Advances in technology mean that very small, and highly accurate, blood sugar monitors are available, but of course these regular blood checks and injections can still be very inconvenient although lifesaving.

So, while the world has been focused on Covid, research has been continuing to try and recreate the cells in the pancreas that get destroyed when the immune system turns on them. A stem cell is a human cell that hasn’t yet grown into whatever it is going to end up as.

So, stem cells might end up as muscle cells, or nerve fibres, or the special cells in the pancreas that control insulin levels.
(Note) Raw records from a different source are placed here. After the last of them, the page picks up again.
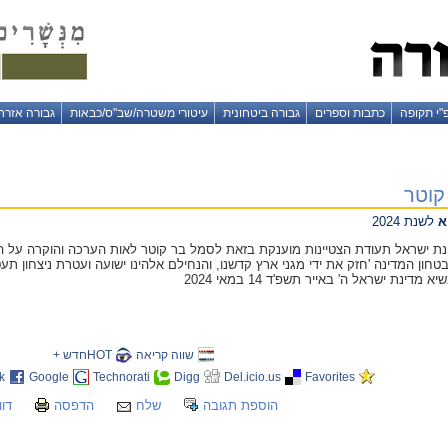
"י תקופה
כתבות וספרים
גבורה ביטחונית
עיטורי משטרה/שב"ס/כבאות
גבורה אזרח
קוטר
א
לשנת 2024
76 למדינת ישראל תעודת הצטיינות מוענקת בזאת לסמל בר קוטר לאות הערכה והוקרה על 
ובטחון המדינה 'חזק את ידי מגני ארץ קדשנו, והנחילם אלהינו ישועה ועטרת ניצחון 
מדינת ישראל ה' באייר תשפ'ד 14 במאי 2024
שווה קריאה
HOTחדש +
k
Google
Technorati
Digg
Del.icio.us
Favorites
הוספת תגובה
שלח
הדפסה
דוו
Researchers in the US have managed to grow a stem cell into one that can monitor the sugar levels in our blood and also secrete insulin to keep things perfectly in check. In fact, these artificial created pancreatic stem cells can check blood sugar levels and make insulin adjustments almost every millisecond.

A few patients are now receiving stem cell treatment for type 1 diabetes in the world’s first trial of this approach. In not so many years’ time it is quite likely that regular finger prick tests and insulin injections could be a thing of the past, allowing people borne with this disease to lead a completely normal life free of restrictions.

Last time I mentioned blood pressure, and that it is a good idea to keep an eye on your own readings as an upward trend could be the sign of some underlying condition that might need investigation. In the same way type 2 diabetes is also something that can creep up on us without necessarily ringing any obvious alarm bells.

Throughout this Covid period I have remained very impressed by the continued professionalism of our local pharmacists. Here in Spain, we are very lucky to have a good network of pharmacies that of course do much more then just dispense your prescription. Most major pharmacies offer a range of patient services, such as blood pressure monitoring and blood sugar tests. Some can even test for cholesterol and triglycerides.

Farmacia Riviera, based in the heart of Riviera is one such example of a one-stop shop, with highly professional multi-lingual staff. Even if you regularly check your blood pressure at home every once in a while, it is a good idea to have it checked independently, and if you think you’ve been putting the weight on why not get your blood sugar and lipids checked at the same time?  In these days of uncertainty its nice to know that the vast majority of things are carrying on as normal, and a routine check-up can help put your mind at rest too.

Wishing you a safe, healthy, and happy Christmas.

Dr Marcus Stephan

My views are entirely personal and do not reflect the view or position of any organisation. You should always consult your own medical practitioner regarding any concerns that you may have. Never stop taking any prescribed medication without first checking with your doctor.